▸ **THE PROBLEM**: Which lines of the records contain "Features"? Collect every one of them.

Transcribed page contents
──────────────────────────────

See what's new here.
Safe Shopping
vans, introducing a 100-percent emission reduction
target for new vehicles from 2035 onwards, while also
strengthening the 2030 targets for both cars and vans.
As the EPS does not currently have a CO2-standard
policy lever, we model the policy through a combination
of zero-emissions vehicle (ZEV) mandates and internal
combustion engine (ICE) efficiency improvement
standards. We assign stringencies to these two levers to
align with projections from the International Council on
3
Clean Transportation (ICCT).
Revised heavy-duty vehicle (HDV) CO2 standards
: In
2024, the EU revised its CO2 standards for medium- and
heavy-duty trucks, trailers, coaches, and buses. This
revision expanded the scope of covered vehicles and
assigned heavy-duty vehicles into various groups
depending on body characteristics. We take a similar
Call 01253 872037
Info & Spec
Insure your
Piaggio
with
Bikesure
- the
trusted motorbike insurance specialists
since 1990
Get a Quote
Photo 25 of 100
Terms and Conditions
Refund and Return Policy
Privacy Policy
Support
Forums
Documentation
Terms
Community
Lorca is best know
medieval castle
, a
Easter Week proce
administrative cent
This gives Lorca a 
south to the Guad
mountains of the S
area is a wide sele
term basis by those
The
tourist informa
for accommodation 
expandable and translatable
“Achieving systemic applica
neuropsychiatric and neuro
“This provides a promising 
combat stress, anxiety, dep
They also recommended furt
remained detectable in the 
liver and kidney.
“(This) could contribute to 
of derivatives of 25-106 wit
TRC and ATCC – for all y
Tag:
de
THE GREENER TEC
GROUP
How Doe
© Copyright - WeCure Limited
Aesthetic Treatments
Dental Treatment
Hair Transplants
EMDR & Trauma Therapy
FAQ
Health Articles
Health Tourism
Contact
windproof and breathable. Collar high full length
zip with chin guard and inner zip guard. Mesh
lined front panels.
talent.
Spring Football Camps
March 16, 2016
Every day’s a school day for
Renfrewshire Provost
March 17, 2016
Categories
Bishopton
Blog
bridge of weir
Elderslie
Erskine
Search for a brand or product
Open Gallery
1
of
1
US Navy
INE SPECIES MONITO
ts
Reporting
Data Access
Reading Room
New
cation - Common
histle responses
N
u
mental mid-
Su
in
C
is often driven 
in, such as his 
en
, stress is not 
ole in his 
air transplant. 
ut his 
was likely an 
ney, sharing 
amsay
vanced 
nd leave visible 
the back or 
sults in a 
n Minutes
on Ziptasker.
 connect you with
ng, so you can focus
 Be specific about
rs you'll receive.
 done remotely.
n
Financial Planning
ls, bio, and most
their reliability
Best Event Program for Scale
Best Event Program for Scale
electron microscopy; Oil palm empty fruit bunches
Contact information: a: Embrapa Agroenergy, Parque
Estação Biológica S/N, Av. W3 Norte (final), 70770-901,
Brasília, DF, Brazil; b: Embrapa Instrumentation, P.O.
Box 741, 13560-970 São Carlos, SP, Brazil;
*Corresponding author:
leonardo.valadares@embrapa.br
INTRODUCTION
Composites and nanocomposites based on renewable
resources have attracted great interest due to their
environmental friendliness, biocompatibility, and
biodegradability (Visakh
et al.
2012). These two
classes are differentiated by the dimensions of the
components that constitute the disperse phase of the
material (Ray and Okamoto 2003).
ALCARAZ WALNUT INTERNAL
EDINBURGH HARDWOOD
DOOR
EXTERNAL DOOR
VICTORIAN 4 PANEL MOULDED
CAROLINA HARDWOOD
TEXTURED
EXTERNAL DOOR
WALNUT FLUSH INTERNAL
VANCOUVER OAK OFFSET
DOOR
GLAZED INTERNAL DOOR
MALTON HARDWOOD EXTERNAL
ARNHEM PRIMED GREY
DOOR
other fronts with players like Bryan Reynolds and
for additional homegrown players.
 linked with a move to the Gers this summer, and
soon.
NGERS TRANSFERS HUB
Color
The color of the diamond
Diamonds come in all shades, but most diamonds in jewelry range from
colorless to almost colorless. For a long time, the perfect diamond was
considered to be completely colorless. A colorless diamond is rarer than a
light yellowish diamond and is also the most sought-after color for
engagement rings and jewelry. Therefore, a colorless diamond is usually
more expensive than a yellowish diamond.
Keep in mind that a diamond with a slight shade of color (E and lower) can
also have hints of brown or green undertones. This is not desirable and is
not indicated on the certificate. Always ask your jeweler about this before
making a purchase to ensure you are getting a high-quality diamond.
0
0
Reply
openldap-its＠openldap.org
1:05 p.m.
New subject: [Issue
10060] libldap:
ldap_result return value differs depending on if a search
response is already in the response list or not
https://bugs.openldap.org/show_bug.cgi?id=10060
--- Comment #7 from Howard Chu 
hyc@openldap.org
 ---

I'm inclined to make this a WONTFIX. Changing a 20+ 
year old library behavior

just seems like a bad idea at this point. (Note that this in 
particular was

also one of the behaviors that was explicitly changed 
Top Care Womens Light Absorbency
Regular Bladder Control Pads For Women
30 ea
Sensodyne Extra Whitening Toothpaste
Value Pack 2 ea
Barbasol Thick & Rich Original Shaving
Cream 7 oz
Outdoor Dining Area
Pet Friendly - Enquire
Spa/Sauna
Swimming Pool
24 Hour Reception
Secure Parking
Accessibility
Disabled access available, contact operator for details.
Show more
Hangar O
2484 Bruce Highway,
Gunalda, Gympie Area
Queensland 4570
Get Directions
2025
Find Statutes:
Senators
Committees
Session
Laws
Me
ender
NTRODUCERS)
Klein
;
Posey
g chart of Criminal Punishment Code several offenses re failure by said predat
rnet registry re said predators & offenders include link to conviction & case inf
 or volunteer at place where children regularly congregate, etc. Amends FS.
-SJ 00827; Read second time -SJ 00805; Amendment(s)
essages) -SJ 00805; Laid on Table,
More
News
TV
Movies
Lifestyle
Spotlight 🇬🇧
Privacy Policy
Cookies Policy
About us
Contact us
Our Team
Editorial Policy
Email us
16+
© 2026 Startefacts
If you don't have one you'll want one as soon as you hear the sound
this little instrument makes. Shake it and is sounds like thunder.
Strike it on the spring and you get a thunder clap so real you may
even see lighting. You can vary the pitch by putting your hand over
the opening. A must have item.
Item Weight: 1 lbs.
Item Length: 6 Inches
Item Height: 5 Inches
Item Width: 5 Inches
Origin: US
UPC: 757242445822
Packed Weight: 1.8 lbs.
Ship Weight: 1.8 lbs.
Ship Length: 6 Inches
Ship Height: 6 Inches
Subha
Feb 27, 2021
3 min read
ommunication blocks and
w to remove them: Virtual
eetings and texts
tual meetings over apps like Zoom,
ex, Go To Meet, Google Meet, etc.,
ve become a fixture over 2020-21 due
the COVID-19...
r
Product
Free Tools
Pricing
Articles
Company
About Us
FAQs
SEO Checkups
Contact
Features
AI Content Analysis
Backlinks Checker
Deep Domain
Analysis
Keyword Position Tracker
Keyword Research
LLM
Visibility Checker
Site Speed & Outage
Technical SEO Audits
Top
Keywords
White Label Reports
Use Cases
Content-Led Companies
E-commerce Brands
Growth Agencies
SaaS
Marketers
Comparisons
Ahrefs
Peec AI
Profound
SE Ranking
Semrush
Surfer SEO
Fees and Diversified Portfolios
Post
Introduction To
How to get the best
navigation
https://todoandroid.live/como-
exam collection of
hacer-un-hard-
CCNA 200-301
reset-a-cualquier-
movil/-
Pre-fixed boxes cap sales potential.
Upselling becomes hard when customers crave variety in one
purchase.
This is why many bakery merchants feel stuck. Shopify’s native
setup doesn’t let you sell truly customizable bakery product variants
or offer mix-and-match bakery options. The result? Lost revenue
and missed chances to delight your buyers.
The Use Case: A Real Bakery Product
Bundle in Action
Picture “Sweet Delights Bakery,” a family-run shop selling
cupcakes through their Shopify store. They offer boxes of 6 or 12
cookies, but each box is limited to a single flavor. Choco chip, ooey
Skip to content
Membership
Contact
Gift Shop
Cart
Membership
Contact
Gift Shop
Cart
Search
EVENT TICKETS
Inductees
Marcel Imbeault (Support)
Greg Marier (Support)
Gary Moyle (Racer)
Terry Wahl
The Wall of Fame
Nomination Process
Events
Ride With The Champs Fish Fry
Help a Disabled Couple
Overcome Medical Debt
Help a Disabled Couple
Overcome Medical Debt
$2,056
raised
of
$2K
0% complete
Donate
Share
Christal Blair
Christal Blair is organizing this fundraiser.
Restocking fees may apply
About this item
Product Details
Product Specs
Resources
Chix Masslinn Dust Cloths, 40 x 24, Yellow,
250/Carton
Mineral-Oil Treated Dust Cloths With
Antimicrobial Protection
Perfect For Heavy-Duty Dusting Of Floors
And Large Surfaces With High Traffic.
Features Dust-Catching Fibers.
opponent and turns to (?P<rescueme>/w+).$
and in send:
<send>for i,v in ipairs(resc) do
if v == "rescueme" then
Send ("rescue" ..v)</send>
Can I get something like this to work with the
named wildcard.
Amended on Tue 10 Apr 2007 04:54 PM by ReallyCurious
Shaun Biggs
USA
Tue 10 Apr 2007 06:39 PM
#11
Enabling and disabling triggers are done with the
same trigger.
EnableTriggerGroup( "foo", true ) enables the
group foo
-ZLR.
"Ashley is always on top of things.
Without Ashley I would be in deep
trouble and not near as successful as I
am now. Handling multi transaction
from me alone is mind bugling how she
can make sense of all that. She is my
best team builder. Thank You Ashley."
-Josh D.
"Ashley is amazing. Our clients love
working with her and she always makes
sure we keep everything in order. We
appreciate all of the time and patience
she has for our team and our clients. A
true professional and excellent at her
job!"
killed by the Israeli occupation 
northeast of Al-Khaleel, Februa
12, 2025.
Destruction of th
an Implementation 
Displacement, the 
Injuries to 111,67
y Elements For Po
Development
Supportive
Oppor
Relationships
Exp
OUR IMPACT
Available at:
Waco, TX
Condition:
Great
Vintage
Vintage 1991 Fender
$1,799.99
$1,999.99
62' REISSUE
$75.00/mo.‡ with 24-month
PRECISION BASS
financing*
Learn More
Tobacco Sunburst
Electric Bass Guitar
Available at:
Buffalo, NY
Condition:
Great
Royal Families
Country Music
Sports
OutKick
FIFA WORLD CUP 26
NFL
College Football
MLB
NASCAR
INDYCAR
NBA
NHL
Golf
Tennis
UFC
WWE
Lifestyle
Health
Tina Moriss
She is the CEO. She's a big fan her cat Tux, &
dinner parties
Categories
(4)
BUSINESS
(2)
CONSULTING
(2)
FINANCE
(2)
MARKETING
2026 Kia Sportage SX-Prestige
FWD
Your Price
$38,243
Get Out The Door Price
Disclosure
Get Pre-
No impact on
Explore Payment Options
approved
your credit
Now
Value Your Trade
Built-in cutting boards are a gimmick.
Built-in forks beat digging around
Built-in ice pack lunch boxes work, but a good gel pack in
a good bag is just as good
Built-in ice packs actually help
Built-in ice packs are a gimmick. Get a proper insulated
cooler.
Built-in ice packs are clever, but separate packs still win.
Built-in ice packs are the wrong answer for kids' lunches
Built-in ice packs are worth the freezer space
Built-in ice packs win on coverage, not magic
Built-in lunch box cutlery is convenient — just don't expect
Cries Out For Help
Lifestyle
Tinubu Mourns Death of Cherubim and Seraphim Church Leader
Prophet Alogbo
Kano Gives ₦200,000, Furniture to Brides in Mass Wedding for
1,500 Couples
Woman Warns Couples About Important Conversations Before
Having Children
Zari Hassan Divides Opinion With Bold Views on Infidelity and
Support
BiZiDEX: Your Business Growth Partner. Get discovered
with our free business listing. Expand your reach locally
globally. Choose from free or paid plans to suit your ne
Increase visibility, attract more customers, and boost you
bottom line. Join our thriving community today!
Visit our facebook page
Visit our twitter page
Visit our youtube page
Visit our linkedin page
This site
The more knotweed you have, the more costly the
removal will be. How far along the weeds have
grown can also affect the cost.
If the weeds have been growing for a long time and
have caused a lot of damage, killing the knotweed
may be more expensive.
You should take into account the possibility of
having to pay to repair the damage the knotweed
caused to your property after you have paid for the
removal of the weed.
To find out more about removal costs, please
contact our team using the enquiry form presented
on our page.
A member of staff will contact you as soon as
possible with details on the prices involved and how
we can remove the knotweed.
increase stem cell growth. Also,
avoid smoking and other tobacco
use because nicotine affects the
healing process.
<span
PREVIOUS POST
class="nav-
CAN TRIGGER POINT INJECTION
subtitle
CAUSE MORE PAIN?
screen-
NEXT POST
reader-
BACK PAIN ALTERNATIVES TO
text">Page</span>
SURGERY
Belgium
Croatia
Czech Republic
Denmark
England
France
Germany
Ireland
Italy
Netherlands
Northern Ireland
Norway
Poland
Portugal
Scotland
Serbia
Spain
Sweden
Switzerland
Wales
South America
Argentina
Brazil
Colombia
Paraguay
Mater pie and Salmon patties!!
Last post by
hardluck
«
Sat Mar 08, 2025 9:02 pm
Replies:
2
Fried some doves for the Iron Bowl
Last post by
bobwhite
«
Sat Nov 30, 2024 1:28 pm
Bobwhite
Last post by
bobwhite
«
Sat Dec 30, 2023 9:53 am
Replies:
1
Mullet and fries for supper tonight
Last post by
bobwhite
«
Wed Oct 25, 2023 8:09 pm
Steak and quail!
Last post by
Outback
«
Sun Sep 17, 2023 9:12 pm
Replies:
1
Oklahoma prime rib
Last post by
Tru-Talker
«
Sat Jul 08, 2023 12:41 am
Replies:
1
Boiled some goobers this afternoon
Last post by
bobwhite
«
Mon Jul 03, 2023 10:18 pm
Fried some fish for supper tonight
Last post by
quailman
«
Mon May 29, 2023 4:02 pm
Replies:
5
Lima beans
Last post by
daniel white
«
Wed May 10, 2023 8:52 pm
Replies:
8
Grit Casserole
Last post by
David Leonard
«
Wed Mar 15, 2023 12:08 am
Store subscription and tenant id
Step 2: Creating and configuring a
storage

──────────────────────────────

▸ **RESULT OF THE TASK**:
Features
Features Dust-Catching Fibers.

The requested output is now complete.